Rules for selecting progressive patients according to two selected models. According to each model, in order to select progressive patients, they should be selected from the area under each relevant curve. These curves are superposed over a plot of the baseline mRSS of patients with respect to their duration of skin thickening, with progressors (of at least 5 units and 25%) being highlighted. Notes to the figure: (1) Analysing patients separately according to all autoantibody groups (TOPO, Pol3, ACA, ‘no autoantibodies’) was avoided because of the small number of ACA+ patients who could be included (n=16).
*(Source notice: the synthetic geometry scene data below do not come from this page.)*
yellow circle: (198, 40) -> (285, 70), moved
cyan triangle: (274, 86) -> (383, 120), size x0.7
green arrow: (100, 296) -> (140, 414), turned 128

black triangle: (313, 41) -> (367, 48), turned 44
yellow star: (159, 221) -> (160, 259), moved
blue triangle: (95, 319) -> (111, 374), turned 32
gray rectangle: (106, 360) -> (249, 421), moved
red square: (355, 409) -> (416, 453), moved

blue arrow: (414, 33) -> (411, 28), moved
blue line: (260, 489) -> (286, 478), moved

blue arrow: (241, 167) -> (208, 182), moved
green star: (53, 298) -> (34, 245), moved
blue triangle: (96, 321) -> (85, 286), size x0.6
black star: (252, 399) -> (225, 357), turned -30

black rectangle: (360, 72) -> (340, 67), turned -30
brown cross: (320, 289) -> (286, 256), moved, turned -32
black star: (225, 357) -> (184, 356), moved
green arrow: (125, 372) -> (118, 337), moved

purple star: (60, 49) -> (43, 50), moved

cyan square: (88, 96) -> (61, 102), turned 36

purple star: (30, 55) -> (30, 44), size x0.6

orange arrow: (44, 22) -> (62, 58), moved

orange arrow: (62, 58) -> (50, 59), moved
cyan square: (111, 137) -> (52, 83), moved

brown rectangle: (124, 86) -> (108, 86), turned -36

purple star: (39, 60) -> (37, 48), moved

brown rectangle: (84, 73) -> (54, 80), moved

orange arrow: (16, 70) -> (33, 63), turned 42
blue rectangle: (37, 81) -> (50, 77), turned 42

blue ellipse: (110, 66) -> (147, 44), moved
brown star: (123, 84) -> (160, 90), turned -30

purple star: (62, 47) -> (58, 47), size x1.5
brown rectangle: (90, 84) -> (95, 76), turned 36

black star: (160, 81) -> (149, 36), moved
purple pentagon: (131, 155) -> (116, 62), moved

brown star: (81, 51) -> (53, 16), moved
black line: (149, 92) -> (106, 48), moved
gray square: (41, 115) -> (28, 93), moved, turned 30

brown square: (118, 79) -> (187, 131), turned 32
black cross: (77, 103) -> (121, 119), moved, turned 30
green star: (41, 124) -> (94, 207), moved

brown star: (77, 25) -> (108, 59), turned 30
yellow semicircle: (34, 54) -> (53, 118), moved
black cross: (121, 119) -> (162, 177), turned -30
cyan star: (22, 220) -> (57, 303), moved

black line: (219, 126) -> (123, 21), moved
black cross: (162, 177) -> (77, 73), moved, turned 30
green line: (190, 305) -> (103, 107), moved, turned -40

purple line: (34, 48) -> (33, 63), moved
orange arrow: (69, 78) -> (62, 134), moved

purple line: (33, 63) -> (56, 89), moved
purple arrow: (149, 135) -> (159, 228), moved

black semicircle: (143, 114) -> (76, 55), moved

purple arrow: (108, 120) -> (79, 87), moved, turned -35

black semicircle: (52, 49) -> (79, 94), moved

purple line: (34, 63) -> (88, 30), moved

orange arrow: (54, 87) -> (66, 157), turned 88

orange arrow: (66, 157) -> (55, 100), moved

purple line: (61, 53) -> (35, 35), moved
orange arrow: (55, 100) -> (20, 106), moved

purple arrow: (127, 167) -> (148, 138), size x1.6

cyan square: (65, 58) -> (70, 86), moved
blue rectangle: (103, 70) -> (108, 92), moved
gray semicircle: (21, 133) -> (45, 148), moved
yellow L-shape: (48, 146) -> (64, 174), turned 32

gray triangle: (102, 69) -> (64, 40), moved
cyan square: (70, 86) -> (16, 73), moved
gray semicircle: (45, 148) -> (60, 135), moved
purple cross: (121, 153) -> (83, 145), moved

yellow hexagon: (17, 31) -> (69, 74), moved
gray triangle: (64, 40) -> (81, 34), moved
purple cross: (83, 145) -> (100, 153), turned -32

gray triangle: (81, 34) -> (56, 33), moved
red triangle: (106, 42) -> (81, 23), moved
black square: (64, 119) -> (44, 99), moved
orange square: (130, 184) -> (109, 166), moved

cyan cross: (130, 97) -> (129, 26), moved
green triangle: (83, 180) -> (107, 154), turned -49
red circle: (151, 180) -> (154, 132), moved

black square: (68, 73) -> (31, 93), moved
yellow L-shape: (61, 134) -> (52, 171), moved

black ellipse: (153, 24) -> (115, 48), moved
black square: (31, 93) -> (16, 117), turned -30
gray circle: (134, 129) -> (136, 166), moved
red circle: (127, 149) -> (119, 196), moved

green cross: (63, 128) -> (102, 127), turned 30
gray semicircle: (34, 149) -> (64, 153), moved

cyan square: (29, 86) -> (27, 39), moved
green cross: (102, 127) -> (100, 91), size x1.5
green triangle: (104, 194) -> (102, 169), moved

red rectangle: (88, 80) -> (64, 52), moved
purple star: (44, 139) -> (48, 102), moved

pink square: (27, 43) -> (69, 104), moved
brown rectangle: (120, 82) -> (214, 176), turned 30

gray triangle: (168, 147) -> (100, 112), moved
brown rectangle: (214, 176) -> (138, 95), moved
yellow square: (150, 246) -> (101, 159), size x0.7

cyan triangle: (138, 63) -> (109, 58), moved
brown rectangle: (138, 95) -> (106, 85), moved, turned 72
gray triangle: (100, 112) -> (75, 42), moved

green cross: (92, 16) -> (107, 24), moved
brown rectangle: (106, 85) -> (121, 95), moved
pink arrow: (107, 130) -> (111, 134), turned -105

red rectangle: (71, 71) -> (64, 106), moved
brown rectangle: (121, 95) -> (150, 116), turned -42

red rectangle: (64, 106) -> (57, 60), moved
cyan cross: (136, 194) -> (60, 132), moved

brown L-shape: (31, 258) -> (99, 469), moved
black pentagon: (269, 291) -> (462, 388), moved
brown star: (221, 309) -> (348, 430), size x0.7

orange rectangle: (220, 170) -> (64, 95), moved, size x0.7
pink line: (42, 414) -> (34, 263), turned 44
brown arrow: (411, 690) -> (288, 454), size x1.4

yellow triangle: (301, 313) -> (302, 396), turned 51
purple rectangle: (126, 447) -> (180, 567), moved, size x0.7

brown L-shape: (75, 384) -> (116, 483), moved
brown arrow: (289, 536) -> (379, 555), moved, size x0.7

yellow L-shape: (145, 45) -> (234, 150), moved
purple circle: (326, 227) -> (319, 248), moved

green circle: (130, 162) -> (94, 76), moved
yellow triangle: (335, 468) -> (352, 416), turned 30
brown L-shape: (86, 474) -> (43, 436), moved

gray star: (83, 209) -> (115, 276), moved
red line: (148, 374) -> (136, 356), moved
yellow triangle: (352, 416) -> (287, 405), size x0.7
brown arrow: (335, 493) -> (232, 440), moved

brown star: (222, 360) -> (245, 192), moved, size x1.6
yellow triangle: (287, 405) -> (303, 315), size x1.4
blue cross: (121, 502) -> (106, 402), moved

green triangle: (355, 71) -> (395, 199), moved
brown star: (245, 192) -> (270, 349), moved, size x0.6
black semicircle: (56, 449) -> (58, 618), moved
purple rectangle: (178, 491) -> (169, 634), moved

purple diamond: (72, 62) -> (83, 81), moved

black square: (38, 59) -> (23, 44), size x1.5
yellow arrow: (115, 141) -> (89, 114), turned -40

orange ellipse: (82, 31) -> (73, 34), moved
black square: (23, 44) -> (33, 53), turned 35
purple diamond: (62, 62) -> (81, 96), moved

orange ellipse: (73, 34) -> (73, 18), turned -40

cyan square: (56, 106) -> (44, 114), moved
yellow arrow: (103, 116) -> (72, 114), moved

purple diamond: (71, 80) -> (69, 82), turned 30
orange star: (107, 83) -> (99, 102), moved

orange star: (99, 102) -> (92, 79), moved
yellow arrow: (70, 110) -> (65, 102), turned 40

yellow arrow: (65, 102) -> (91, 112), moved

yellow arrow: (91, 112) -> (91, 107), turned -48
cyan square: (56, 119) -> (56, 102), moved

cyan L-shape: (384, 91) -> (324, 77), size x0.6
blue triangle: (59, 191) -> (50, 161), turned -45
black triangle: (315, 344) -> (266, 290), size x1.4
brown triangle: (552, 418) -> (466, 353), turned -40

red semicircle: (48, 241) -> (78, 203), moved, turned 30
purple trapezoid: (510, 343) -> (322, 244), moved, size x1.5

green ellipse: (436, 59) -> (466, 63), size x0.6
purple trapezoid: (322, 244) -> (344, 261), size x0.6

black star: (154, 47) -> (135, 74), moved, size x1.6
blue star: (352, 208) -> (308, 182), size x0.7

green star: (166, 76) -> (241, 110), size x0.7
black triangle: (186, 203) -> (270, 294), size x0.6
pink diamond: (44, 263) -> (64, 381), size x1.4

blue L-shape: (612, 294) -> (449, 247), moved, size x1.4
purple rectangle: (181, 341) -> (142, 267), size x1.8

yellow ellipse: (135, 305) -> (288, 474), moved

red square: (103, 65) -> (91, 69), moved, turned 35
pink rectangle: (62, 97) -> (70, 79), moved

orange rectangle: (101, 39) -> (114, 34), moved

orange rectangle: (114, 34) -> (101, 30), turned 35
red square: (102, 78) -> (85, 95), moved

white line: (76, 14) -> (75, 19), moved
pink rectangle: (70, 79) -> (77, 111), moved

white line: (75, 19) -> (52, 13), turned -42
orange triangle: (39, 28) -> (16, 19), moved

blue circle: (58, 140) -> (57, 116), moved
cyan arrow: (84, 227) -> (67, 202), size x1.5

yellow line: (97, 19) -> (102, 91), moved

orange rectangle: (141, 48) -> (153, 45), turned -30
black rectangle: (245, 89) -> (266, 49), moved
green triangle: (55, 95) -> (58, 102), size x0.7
Another possible approach was the inclusion of two indicator variables: one for Pol3+ and another for TOPO+, meaning that ACA+ and ‘no autoantibody’ patients formed the reference group, for which the resulting model proved too restrictive: only 2 out of 75 patients in the reference group were predicted to progress. Another reason for considering Pol3 patients separately was that they were suspected from preliminary analysis to be the most clinically different group, and stratifying by Pol3 status produced a higher AUC than doing so by TOPO status. (2) Each prediction model is based on a logistic regression model, where the outcome for patient i is Yi=progression and X are a selection of covariates. Using ROC curve analysis, each model has an optimal p∗ for which, if Pr^(Yi=1|X)>p∗, the patient is predicted to progress. Each frontier in the graphs above corresponds to the combination of mRSS and disease duration points, for which Pr^(Yi=1|X)=p∗ in the domains where both predictors are defined. Therefore, if a patient is in the area under the relevant curve, she/he is predicted to progress according to the model. ACA, anticentromere; AUC, area under curve; mRSS, modified Rodnan skin score; Pol3, anti-RNA polymerase III; ROC, receiver operating characteristic; TOPO, topoisomerase.